TASK INPUT |
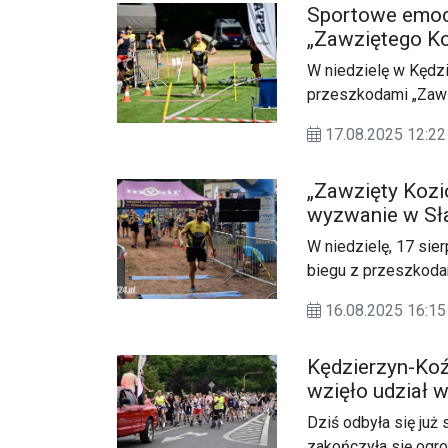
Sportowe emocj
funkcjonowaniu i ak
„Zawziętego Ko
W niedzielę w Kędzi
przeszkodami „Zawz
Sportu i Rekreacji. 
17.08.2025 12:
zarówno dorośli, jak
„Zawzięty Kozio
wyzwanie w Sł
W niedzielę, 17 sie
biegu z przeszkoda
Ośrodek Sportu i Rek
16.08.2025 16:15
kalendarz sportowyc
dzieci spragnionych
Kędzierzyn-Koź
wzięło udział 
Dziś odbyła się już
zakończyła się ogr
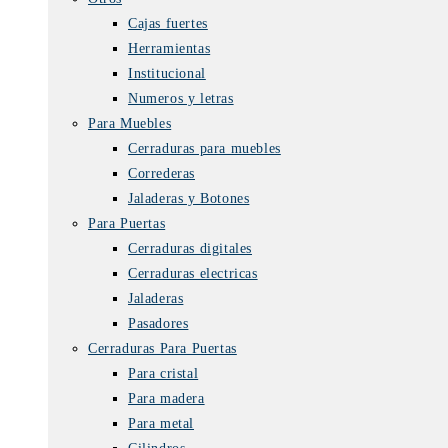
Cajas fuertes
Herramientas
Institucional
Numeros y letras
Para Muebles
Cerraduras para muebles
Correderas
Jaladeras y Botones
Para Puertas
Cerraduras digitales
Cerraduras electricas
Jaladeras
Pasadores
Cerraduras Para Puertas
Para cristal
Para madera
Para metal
...
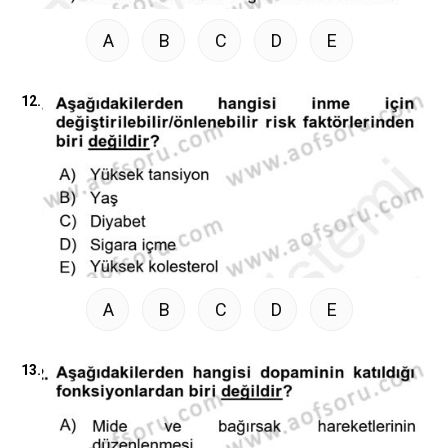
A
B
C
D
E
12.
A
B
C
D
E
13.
* * *
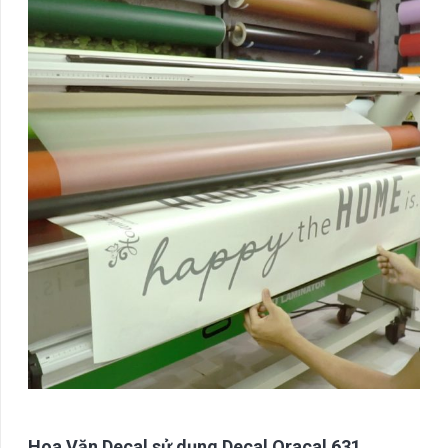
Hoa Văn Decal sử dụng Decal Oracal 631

EXERCISE GOAL | Copy each line above containing the string "Puertas".

EXERCISE OUTPUT |
Para Puertas
Cerraduras Para Puertas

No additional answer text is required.